So, it's equally important that you know how to cure. You really need to know how to troubleshoot a performance problem after it happens. You need to learn ways to analyze yout TSQL code, identify the bottlenecks, and re-factor those to troubleshoot performance problems. There are numerous ways to troubleshoot database and TSQL performance problems, but at the most basic level, you have to understand and review the execution plan of the TSQL that you need to analyze.

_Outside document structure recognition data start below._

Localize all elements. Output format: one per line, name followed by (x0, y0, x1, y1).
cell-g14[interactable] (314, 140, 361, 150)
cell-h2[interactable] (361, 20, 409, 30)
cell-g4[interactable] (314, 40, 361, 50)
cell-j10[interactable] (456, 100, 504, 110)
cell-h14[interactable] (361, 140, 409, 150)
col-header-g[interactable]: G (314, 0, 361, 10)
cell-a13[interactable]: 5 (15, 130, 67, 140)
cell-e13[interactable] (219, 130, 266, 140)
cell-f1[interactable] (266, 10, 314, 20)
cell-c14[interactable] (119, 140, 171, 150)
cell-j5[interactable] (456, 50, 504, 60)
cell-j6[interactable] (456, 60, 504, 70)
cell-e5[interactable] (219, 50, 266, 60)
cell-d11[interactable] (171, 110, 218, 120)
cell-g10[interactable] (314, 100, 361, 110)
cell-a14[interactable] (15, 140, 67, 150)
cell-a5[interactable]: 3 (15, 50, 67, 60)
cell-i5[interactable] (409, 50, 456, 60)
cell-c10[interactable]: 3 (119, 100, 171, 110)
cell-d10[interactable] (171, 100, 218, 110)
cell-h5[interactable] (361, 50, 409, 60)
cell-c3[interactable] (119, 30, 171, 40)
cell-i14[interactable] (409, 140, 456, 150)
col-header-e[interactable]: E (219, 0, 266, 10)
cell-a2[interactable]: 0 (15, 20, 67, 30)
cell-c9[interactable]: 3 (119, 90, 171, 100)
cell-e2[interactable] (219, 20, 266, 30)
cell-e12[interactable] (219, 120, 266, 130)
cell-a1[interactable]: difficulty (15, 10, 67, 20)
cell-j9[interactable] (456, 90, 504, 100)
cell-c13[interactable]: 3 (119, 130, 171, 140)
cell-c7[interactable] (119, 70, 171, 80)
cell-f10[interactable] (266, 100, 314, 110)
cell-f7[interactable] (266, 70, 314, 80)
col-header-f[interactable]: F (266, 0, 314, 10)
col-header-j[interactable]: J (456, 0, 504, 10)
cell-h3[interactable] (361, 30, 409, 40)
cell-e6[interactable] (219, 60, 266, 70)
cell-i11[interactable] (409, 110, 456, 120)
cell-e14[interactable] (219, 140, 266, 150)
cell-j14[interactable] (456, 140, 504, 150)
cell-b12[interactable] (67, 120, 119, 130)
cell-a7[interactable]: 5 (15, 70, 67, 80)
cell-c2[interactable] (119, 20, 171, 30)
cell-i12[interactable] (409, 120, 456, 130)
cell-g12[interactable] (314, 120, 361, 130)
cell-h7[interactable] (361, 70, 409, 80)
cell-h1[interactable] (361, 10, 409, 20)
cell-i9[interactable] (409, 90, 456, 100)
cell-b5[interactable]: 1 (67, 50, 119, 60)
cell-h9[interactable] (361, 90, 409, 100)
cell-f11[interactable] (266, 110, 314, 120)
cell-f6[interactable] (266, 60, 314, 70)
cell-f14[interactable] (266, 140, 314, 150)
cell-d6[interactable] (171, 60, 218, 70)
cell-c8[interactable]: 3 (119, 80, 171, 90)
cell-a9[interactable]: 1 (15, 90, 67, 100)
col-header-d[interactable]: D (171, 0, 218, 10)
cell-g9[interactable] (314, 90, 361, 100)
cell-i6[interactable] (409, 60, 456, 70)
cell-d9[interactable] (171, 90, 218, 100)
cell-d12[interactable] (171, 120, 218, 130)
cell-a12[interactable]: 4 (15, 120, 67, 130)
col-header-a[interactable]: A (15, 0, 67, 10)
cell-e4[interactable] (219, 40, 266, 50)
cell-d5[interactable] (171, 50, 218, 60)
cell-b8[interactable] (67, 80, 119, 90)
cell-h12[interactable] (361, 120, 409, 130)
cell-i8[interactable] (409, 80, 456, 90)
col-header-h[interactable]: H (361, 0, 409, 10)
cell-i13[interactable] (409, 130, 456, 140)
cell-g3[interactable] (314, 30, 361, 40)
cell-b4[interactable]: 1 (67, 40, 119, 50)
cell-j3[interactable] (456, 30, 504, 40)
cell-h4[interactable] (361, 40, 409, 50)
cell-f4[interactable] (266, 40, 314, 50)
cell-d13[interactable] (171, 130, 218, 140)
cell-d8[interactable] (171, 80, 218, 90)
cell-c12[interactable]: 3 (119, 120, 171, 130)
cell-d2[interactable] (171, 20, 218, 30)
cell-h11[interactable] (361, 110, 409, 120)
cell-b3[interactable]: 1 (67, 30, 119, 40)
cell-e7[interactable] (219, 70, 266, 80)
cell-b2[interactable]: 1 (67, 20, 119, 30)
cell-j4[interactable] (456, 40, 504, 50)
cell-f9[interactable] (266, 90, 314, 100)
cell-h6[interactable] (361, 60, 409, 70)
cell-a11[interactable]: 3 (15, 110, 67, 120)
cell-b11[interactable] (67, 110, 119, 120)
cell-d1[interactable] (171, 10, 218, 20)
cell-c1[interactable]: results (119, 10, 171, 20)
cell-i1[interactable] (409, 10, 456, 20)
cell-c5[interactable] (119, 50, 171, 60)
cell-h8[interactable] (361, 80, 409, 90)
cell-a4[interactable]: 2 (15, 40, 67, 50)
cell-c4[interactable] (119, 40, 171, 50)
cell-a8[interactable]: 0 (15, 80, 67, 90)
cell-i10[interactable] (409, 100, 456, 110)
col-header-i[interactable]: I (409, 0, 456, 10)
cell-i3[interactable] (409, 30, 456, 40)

Understanding the query execution plan

Whenever you issue a SQL statement in the SQL Server engine, SQL Server first has to determine the best possible way to execute it. In order to carry this out, the Query Optimizer (a system that generates the optimal query execution plan before executing the query) uses several information like the data distribution statistics, index structure, metadata, and other information to analyze several possible execution plans and finally select one that is likely to be the best execution plan most of the time.
Did you know? You can use SQL Server Management Studio to preview and analyze the estimated execution plan for the query that you are going to issue. After writing the SQL in SQL ServerManagement Studio, click on the estimated execution plan icon (see below) to see the execution plan before actually executing the query.
(Note: Alternatively, you can switch the actual execution plan option "on" before executing the query. If you do this, Management Studio will include the actual execution plan that is being executed along with the result set in the result window.)
Estimated_execution_plan.jpg
Estimated execution plan in Management Studio

Understanding the query execution plan in detail

Each icon in the execution plan graph represents an action item (Operator) in the plan. The execution plan has to be read from right to left, and each action item has a percentage of cost relative to the total execution cost of the query (100%).
In the above execution plan graph, the first icon in the right most part represents a "Clustered Index Scan" operation (reading all primary key index values in the table) in the HumanResources table (that requires 100% of the total query execution cost), and the left most icon in the graph represents a SELECToperation (that requires only 0% of the total query execution cost).
Following are the important icons and their corresponding operators you are going to see frequently in the graphical query execution plans:
QueryPlanOperators.JPG
(Each icon in the graphical execution plan represents a particular action item in the query. For a complete list of the icons and their corresponding action items, go to http://technet.microsoft.com/en-us/library/ms175913.aspx.)
Note the "Query cost" in the execution plan given above. It has 100% cost relative to the batch. That means, this particular query has 100% cost among all queries in the batch as there is only one query in the batch. If there were multiple queries simultaneously executed in the query window, each query would have its own percentage of cost (less than 100%).
To know more details for each particular action item in the query plan, move the mouse pointer on each item/icon. You will see a window that looks like the following:
Query_plan_info.jpg
This window provides detailed estimated information about a particular query item in the execution plan. The above window shows the estimated detailed information for the clustered index scan and it looks for the row(s) which have/has Gender = 'M' in the Employee table in HumanResources schema in theAdventureWorks database. The window also shows the estimated IO, CPU, number of rows, with the size of each row, and other costs that is used to compare with other possible execution plans to select the optimal plan.
I found an article that can help you further understand and analyze TSQL execution plans in detail. You can take a look at it here: http://www.simple-talk.com/sql/performance/execution-plan-basics/.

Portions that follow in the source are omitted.